One college friend of mine,
frustrated with the concept of college algebra, told me she would love the day
she gets through algebra, because she never uses math in her daily life anyway.
Obviously she’s not alone.
The unfortunate, but very realistic
solution that a company has if the minimum wage is increased to such a level is
to cut back on hours or workers or both. Junior is already taxed with working
29 hours per week, but if the company changes it’s hours, Junior is very likely
to feel a decrease in his hours if the company decides to keep all of its
employees or not. If his bosses were to cut back to 16 hours per day, but felt
compelled to keep all of their employees, logic would tell him that less
operating hours means less working hours per employee to get the same job done,
not to mention the law of diminishing returns starts to kick in. His bosses
would be wise to consider laying off at least 1/3 of their workforce and
consider automation or best practices to alleviate unnecessary work or workers.
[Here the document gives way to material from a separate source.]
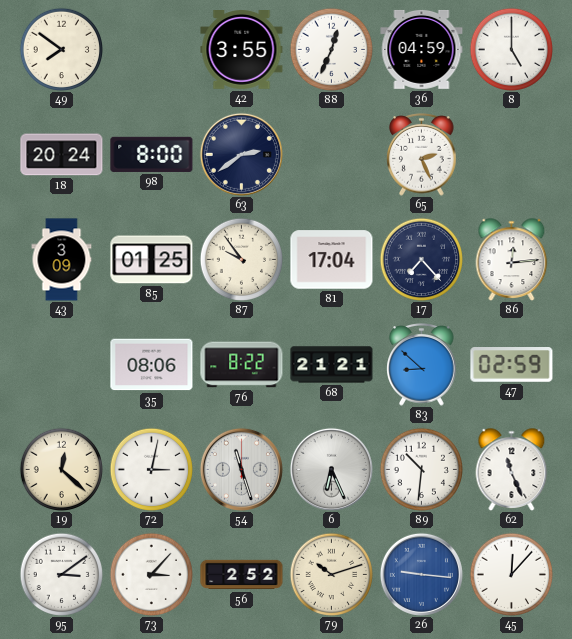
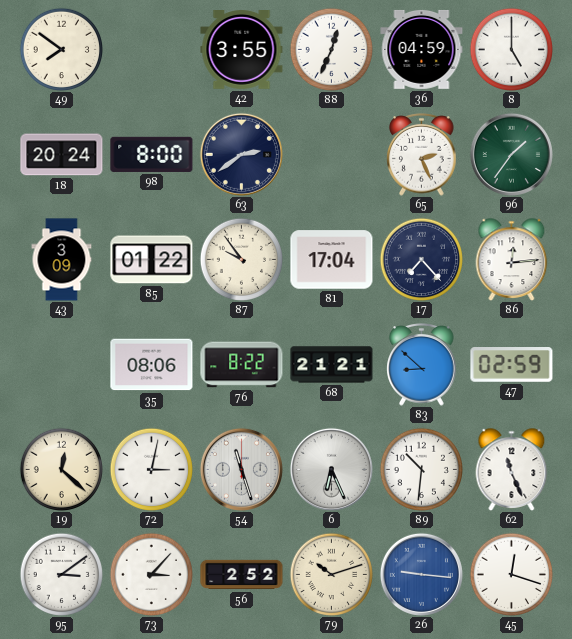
96: none -> 1:36
85: 01:25 -> 01:22
45: 12:07 -> 12:18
Junior also needs to realize that
he is on the road to NOWHERESVILLE if he expects to work here for “many years.”
Junior needs a good swift kick in the pajamas and a good career counselor to
spend an hour with him about his future. Mom and Dad must not be doing it, so
maybe an outside force could pinch that skin tag off and help him make some
real career choices. On the other hand, by this time he may be brain-washed
into thinking that $15.00/hr will sustain him and cement his long term commitment
to his dead end life at this job, so intervention may be futile.
No one will tell you the truth, but
the real goal of the “Fight to Fifteen” movement is to increase union rolls in
the service sector by creating a rift between big bosses and employees, even
though raising minimum wages is usually a legislative measure and the bosses
have very little say in it. Regardless, if legislation isn’t passed, Junior and
his buddies will blame the bosses because they don’t go ahead and raise their
pay. A Catch-22 situation for the bosses. Union rolls have been on the decline
for years and union officials are mobilizing teams as fast as possible to
secure their own jobs and line their own pockets before it’s too late.
I've probably missed a few points here, but I think the main point is clear...the "Fight for Fifteen" organizers (union organizers) are not there to make life easier or better for the workers, they are there for themselves and only themselves.